The CBS broadcast will be displayed on Hoo Vision. Admission and parking for the event are free of charge and general admission. The clear bag policy and entry procedures in place for all home basketball games will be in place.

Wahoo fans last gathered at JPJ on March 9, when the Cavaliers defeated Louisville, 73-68, on Senior Night to close out the regular season. The players, coaches and team staff cut down the nets to celebrate UVA’s Atlantic Coast Conference regular-season championship and capturing the top seed in the subsequent conference tournament.

Thanks to several dramatic finishes in the last few weeks, capped by Kyle Guy’s last-second rescue job in Saturday’s 63-62 national semifinal victory over Auburn University, the crowd that assembles Monday will be rooting for a much larger prize.

The Cavaliers will be gunning for the first national championship in the school’s 114 seasons of basketball. Twice – in 1981 and 1984 – UVA advanced to the Final Four, but lost in the national semifinal round.

In all sports, UVA teams have won 24 NCAA national championships, including seven in men’s soccer (1989, 1991-94, 2009, 2014); five in men’s lacrosse (1972, 1999, 2003, 2006, 2011); four in men’s tennis (2013, 2015-17); three in women’s lacrosse (1991, 1993, 2004); two each in women’s cross country (1981 and ’82) and women’s rowing (2010, 2012); and one in baseball (2015). In addition, UVA captured three unofficial, non-NCAA national titles in men’s lacrosse (1952 and 1970) and boxing (1938).

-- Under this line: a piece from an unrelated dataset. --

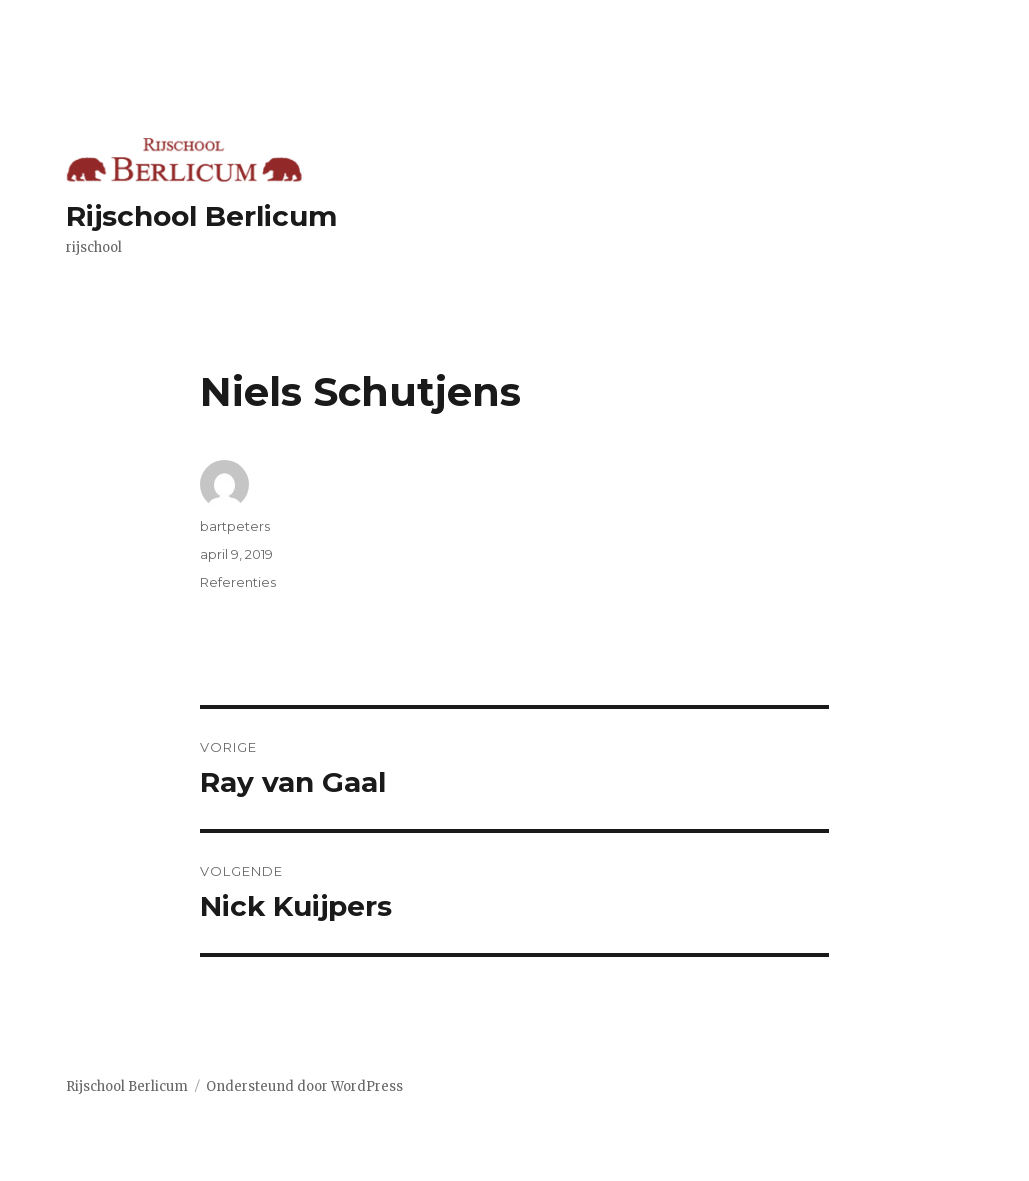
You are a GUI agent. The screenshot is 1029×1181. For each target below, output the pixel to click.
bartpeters (235, 526)
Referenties (238, 582)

The Cavalier men’s basketball team also won National Invitational Tournament championships in 1980 and 1992.

The 2019 Cavaliers reached Monday’s final with NCAA Tournament victories over Gardner-Webb University, the University of Oklahoma, the University of Oregon, Purdue University and Auburn University – the latter three wins coming by a combined 10 points.

Scoring likely will be at a premium in Monday night’s game. UVA holds its opponents to an average of 55.5 points per game, fewest in the country. Texas Tech ranks No. 3 in scoring defense, allowing just 58.8 points per game.